POJ2528-Mayor's posters（線段樹+離散化 or 分治+dfs）

題目鏈接

Description

The citizens of Bytetown, AB, could not stand that the candidates in the mayoral election campaign have been placing their electoral posters at all places at their whim. The city council has finally decided to build an electoral wall for placing the posters and introduce the following rules:

• Every candidate can place exactly one poster on the wall.
• All posters are of the same height equal to the height of the wall; the width of a poster can be any integer number of bytes (byte is the unit of length in Bytetown).
• The wall is divided into segments and the width of each segment is one byte.
• Each poster must completely cover a contiguous number of wall segments.

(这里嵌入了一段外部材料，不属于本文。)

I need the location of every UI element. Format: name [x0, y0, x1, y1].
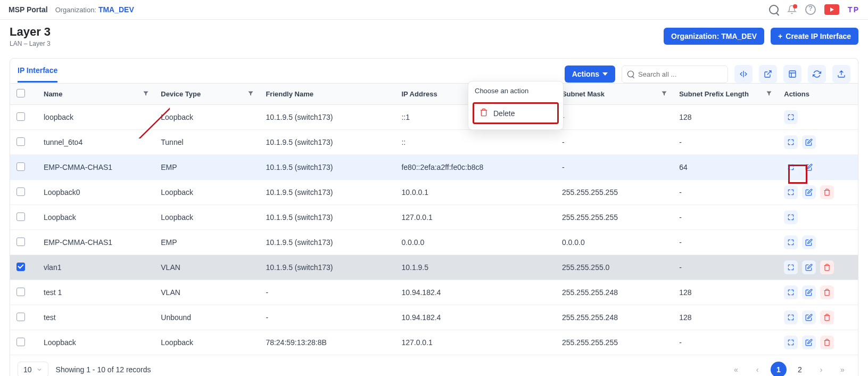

They have built a wall 10000000 bytes long (such that there is enough place for all candidates). When the electoral campaign was restarted, the candidates were placing their posters on the wall and their posters differed widely in width. Moreover, the candidates started placing their posters on wall segments already occupied by other posters. Everyone in Bytetown was curious whose posters will be visible (entirely or in part) on the last day before elections.
Your task is to find the number of visible posters when all the posters are placed given the information about posters' size, their place and order of placement on the electoral wall.

Input

The first line of input contains a number c giving the number of cases that follow. The first line of data for a single case contains number 1 <= n <= 10000. The subsequent n lines describe the posters in the order in which they were placed. The i-th line among the n lines contains two integer numbers li and ri which are the number of the wall segment occupied by the left end and the right end of the i-th poster, respectively. We know that for each 1 <= i <= n, 1 <= li <= ri <= 10000000. After the i-th poster is placed, it entirely covers all wall segments numbered li, li+1 ,... , ri.

Output

For each input data set print the number of visible posters after all the posters are placed.
The picture below illustrates the case of the sample input.

Sample Input

1

5

1 4

2 6

8 10

3 4

7 10

Sample Output

4

---

題意

在一面牆上貼海報，先貼的海報會被後貼的蓋住，問最後能看到多少不同的海報。如果海報不完整，也算，但是完全被遮住了，就不算。

思路

線段樹維護一個數組，tree[i].w表示當前維護的區間的情況。

tree[i].w = -1 表示當前區間沒有海報，或者不止一個海報。

tree[i].w = n (n爲正整數)表示當前區間被一張海報覆蓋，即只有一張海報，n表示海報的編號。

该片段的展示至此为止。